As Edinburgh braces itself for the annual influx of fools, thespians and f**kwits, 3:AM aims to sort out the wheat from the festival chaff.

The days of Trocchi and MacDiarmuid sparring together may be long passed but the International Book Festival (9 - 25 August) can still pack a punch, and hopefully the odd disreputable appearance, in its lineup.

Of the visiting contingent, highlights include Chuck Palahniuk, Will Self, Dan Rhodes, Alan Bissett, Toby Litt, publishing legend John Calder and a rare visit from the great Andrey Kurkov.

Comics and graphic novels are well represented by the presence of Bryan Talbot (Alice in Sunderland), 2000AD supremo Alan Grant, Hannah Berry (Britten and Burlightly) and Dave McKean (The Sandman - pictured).

It’s with native talent though that the festival comes into it’s own, featuring no less than Booker Prize-winning James Kelman, Laura Hird, Irvine Welsh, Liz Lochhead, John Burnside, Kevin Williamson, Tom Pow and Alice Thompson, all key figures in a Scottish writing resurgence.

Check out the official programme for tickets, dates, times and venues and Word Power for other book events off the beaten track.

The kids ain’t alright (published 21/07/2008)

notenidblyton.jpg

In all the fuss in Britain over youth crime, Ben Myers wonders why books are never cited as a bad influence:

You never see the tabloid headline PECKHAM KILLER HID KNIFE IN PAPERBACK OF BROTHERS KARAMAZOV, or JACQUELINE WILSON NOVELS WARP BRAIN.

In the US, where even children’s literature regularly incurs the wrath of the Christian right, it’s slightly different. Yet when teenagers Eric Harris and Dylan Klebold killed twelve of their Columbine High classmates, the media were quick to consider their record collection, but not their reading tastes.
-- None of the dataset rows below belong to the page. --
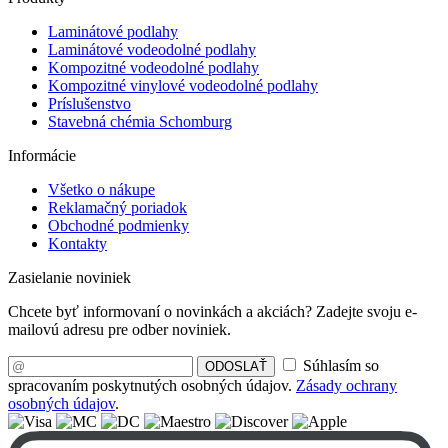
Laminátové podlahy
Laminátové vodeodolné podlahy
Kompozitné vodeodolné podlahy
Kompozitné vinylové vodeodolné podlahy
Príslušenstvo
Stavebná chémia Schomburg
Informácie
Všetko o nákupe
Reklamačný poriadok
Obchodné podmienky
Kontakty
Zasielanie noviniek
Chcete byť informovaní o novinkách a akciách? Zadejte svoju e-
mailovú adresu pre odber noviniek.
Súhlasím so
ODOSLAŤ
spracovaním poskytnutých osobných údajov.
Zásady ochrany
osobných údajov
.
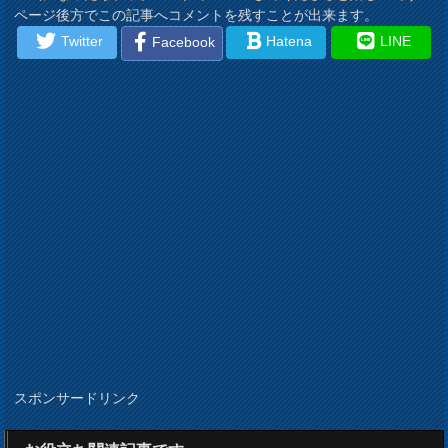
ページ後方でこの記事へコメントを残すことが出来ます。
Twitter
Hatena
LINE
Facebook
スポンサードリンク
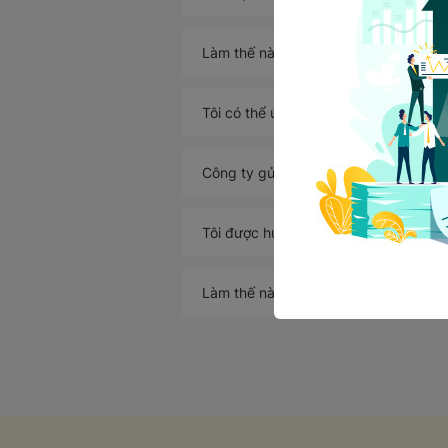
Làm thế nào để tìm việc làm theo chu
Tôi có thể ứng tuyển bao nhiêu vị trí 
Công ty gửi thông tin lịch phỏng vấn
Tôi được hưởng những Quyền lợi gì kh
Làm thế nào để nhận thông tin việc 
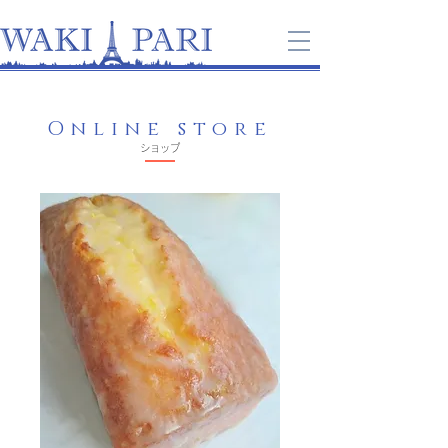
Online store
​ショップ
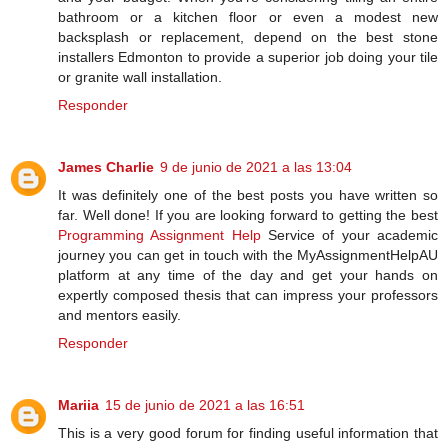
bathroom or a kitchen floor or even a modest new
backsplash or replacement, depend on the best stone
installers Edmonton to provide a superior job doing your tile
or granite wall installation.
Responder
James Charlie
9 de junio de 2021 a las 13:04
It was definitely one of the best posts you have written so
far. Well done! If you are looking forward to getting the best
Programming Assignment Help
Service of your academic
journey you can get in touch with the MyAssignmentHelpAU
platform at any time of the day and get your hands on
expertly composed thesis that can impress your professors
and mentors easily.
Responder
Mariia
15 de junio de 2021 a las 16:51
This is a very good forum for finding useful information that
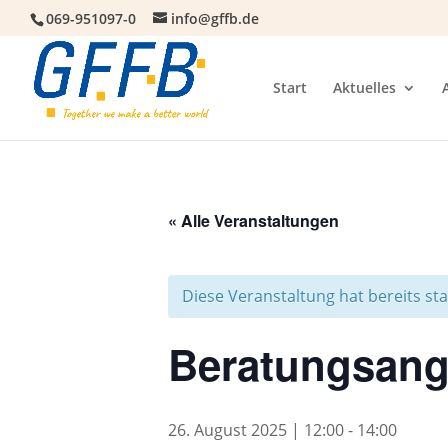
069-951097-0
info@gffb.de
Start
Aktuelles
« Alle Veranstaltungen
Diese Veranstaltung hat bereits st
Beratungsang
26. August 2025 | 12:00
-
14:00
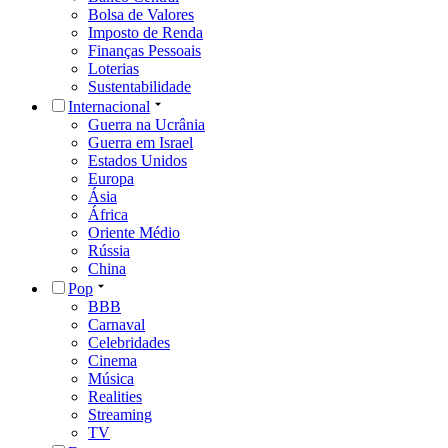
Bolsa de Valores
Imposto de Renda
Finanças Pessoais
Loterias
Sustentabilidade
Internacional
Guerra na Ucrânia
Guerra em Israel
Estados Unidos
Europa
Ásia
África
Oriente Médio
Rússia
China
Pop
BBB
Carnaval
Celebridades
Cinema
Música
Realities
Streaming
TV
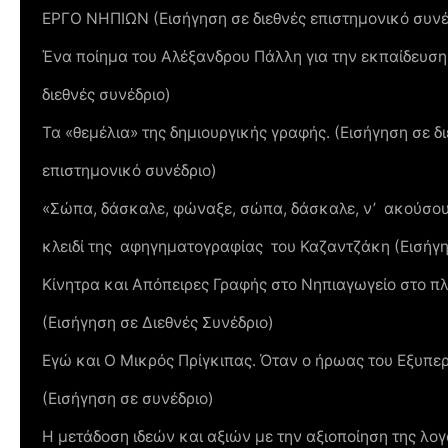
ΕΡΓΟ ΝΗΠΙΩΝ (Εισήγηση σε διεθνές επιστημονικό συνέ
Ένα ποίημα του Αλέξανδρου Πάλλη για την εκπαίδευση 
διεθνές συνέδριο)
Τα «θεµέλια» της δηµιουργικής γραφής. (Εισήγηση σε δ
επιστημονικό συνέδριο)
«Σώπα, δάσκαλε, φώναξε, σώπα, δάσκαλε, ν’ ακούσο
κλειδί της αφηγηματογραφίας του Καζαντζάκη (Εισήγησ
Κίνητρα και Απόπειρες Γραφής στο Νηπιαγωγείο στο πλ
(Εισήγηση σε Διεθνές Συνέδριο)
Εγώ και Ο Μικρός Πρίγκιπας. Όταν ο ήρωας του Εξυπε
(Εισήγηση σε συνέδριο)
Η μετάδοση ιδεών και αξιών με την αξιοποίηση της λογ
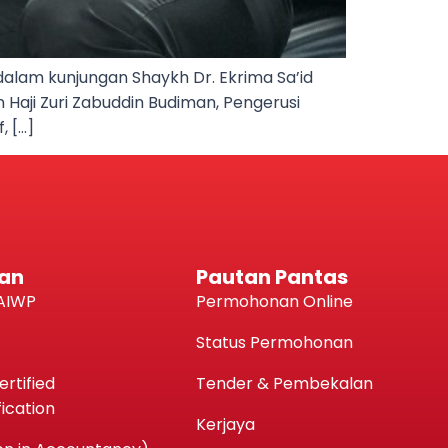
 dalam kunjungan Shaykh Dr. Ekrima Sa’id
n Haji Zuri Zabuddin Budiman, Pengerusi
, […]
an
Pautan Pantas
AIWP
Permohonan Online
Status Permohonan
rtified
Tender & Pembekalan
ication
Kerjaya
Now I’m not saying literature should be added to the media’s list of easy targets - not at all. I just wonder why Marilyn Manson is vilified but not the similarly hilarious American Psycho.

Of course, books are occasionally blamed for causing trouble. Think of the hullabaloo over Salman Rushdie’s The Satanic Verses. But getting up the nose of a major religion is an entirely different matter. Nobody was suggesting for a moment that reading Rushdie was leading the kids astray.

Maybe it’s just the physical act of reading that keeps it out of the conservative media’s glare. Maybe it just makes sense that something that involves sitting perfectly still in a quiet room and flexing the imagination could never seriously be blamed for the rise of knife crime. Because that would be utterly absurd.

But I think the real reason literature stands outside of youth culture occurs at a deeper, more insidious level: because the media simply no longer consider literature to be a part of youth culture - that books are for the good, clean, knifeless middle class children. If it’s not part of the culture then it can’t be part of the problem. In which case is literature now confined - not for the first time - by class whereas the edgier, more visceral video games, movies and music span all the echelons of society?